CK5
Register an account today to become a member! Once signed in, you'll be able to participate on this site by adding your own topics and posts, as well as connect with other members.

Steering Box Destruction - now for the repair......

combatmatt

1/2 ton status
Joined
Jun 18, 2007
Posts
230
Reaction score
0
Location
Crawlorado Springs or Afghanaraq
Coming back to camp from elk hunting last week and the steering started to get a little bit sloppy. I figured i could make it the quarter mile back and tighten everythin back up there. 20 yards from camp and "Pop, Pow", cracked the frame at the bottom ear of the steering box and broke the bolt at the top. After packing up and strapping the box to the frame with some nylon webbing I was able to limp out 6 miles to about a mile from the trail head when the rest of the bolts sheared off, one of the ears on the steering box snapped off, and the frame quit :doah:. 2 hours and a short tow to my buddys driveway later I got it all apart and found my next project.
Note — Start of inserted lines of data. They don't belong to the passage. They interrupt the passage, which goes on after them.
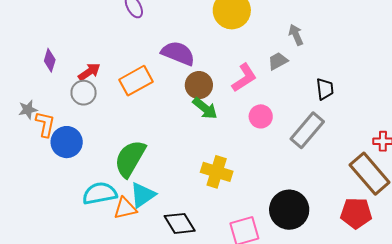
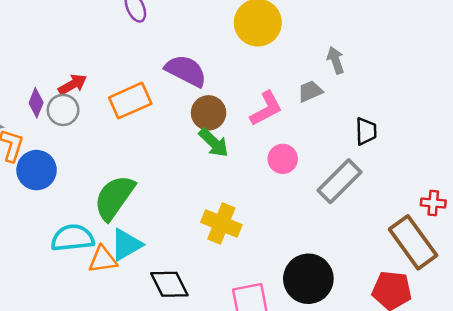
purple diamond: (50, 60) -> (36, 103), moved

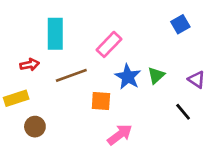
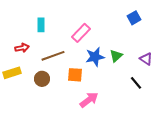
cyan rectangle: (55, 34) -> (41, 25), size x0.6
blue star: (128, 77) -> (95, 57), turned 30
brown circle: (35, 127) -> (42, 79), moved

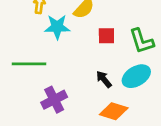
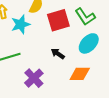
red square: (106, 36) -> (58, 20), size x1.6
black arrow: (104, 79) -> (58, 54), moved

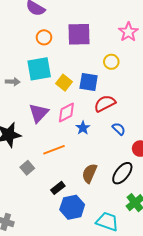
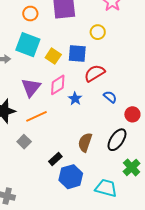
cyan square: (39, 69) -> (28, 45), turned 35
orange line: (54, 150) -> (36, 116), moved

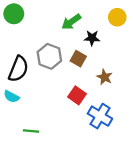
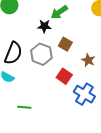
black star: (92, 38) -> (44, 26), moved
gray hexagon: (49, 56) -> (41, 54), moved

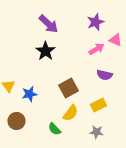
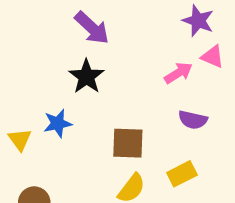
purple star: (96, 22) -> (198, 21), moved, turned -30
brown square: (68, 88) -> (128, 143), turned 30
blue star: (30, 94) -> (58, 123), moved

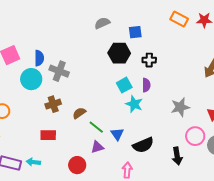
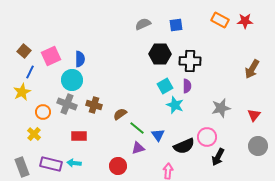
blue square: (135, 32) -> (176, 25), moved
black cross: (149, 60) -> (190, 61), size x1.5
gray cross: (59, 71) -> (67, 104), moved
brown cross: (53, 104) -> (94, 105), turned 35
red rectangle: (48, 135) -> (79, 136), moved
pink circle: (195, 136) -> (207, 137), moved
black arrow: (177, 156) -> (218, 157), turned 36

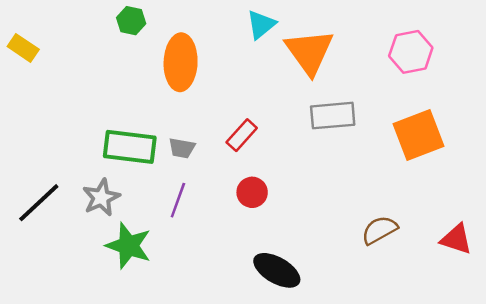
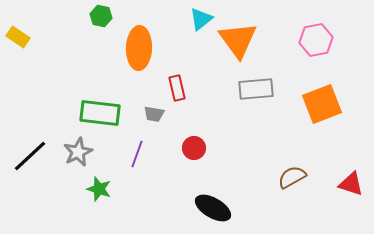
red rectangle: (242, 135) -> (177, 88), moved, turned -55
gray trapezoid: (182, 148) -> (154, 114), moved
green star: (129, 246) -> (99, 189), size x0.7

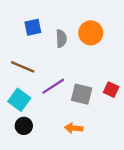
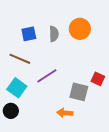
blue square: (33, 27) -> (29, 34), moved
gray square: (82, 94) -> (79, 92), moved
black circle: (24, 126) -> (11, 111), moved

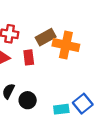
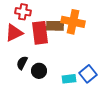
brown rectangle: (46, 37) -> (55, 26), moved, turned 30
red rectangle: (29, 57) -> (40, 33), size x1.6

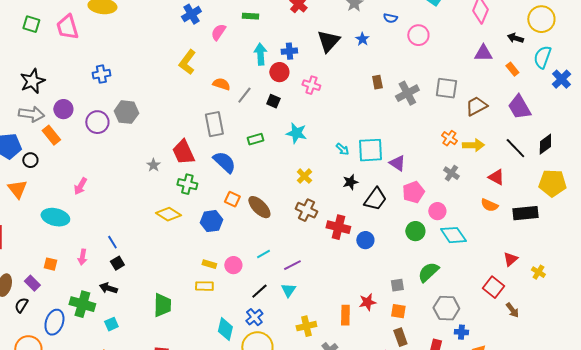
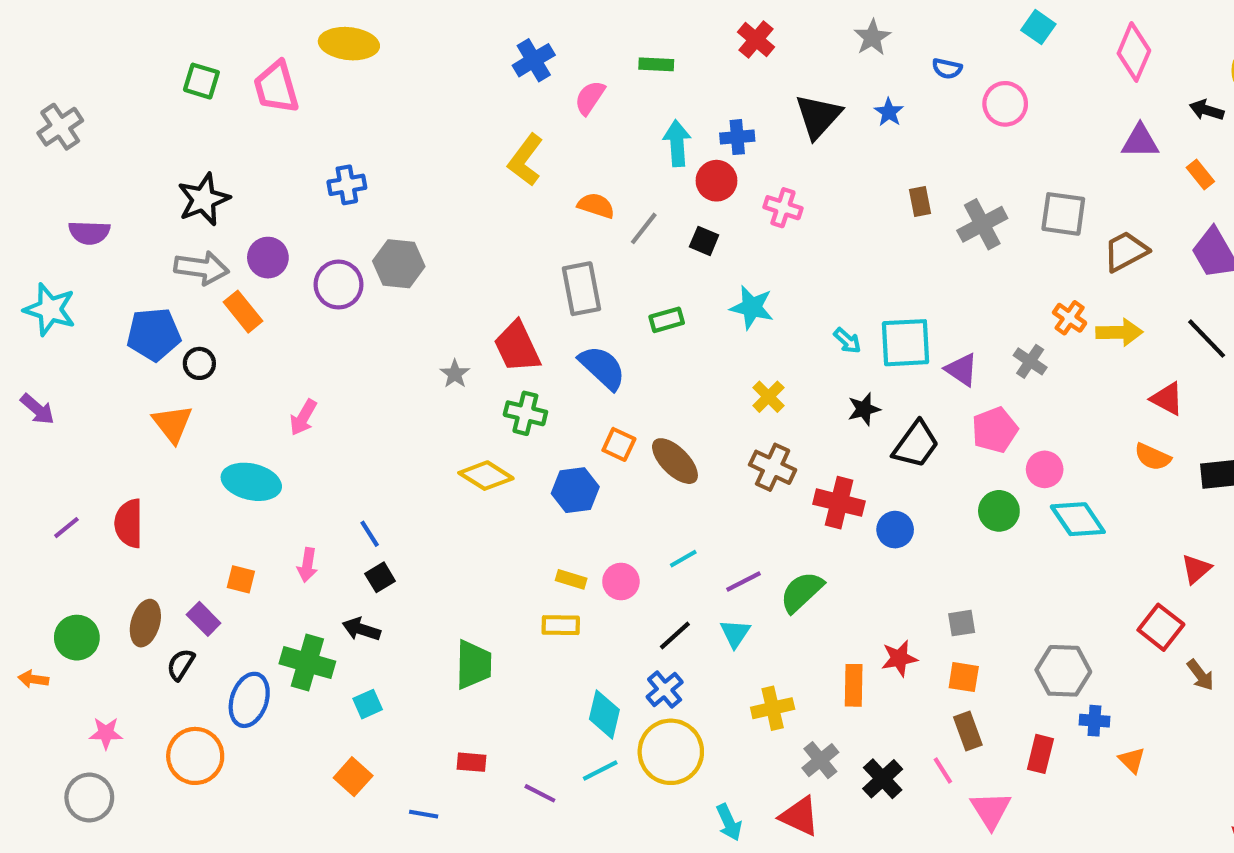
gray cross: (451, 173) -> (1030, 361), moved
green semicircle: (428, 272) -> (802, 592), moved

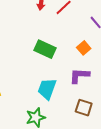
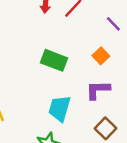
brown square: (84, 108) -> (106, 128), turned 30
Next on the purchase list is ORDs weld on frame repair kit (I was already running the steering box brace) and a new steering box.

What im wondering is if i need to go to the pick and pull to hack out a corresponding piece of old frame to repair my frame hole or if i can just weld a suitable thickness piece of metal into the hole, drill a new bolt hole, then run the ORD patch panel over the repair?

On to the pics....................

Good bye brand new steering box........
IMG00199-20111113-1508.jpg


Hello speed hole and snapped bolts............
IMG00197-20111113-1442.jpg

IMG00203-20111113-1513.jpg


Searched and came up with alot of cracked frame repairs but not one dealing with tearing the crap out of it. Comments and fixes are appreciated.
 
You must have been on some worse trails for hunting than we were. Did you at least get an elk? I didn't but I didn't break my truck either :whistle:
 
I have cut a whole section out of a frame at a junkyard and replaced holes like that.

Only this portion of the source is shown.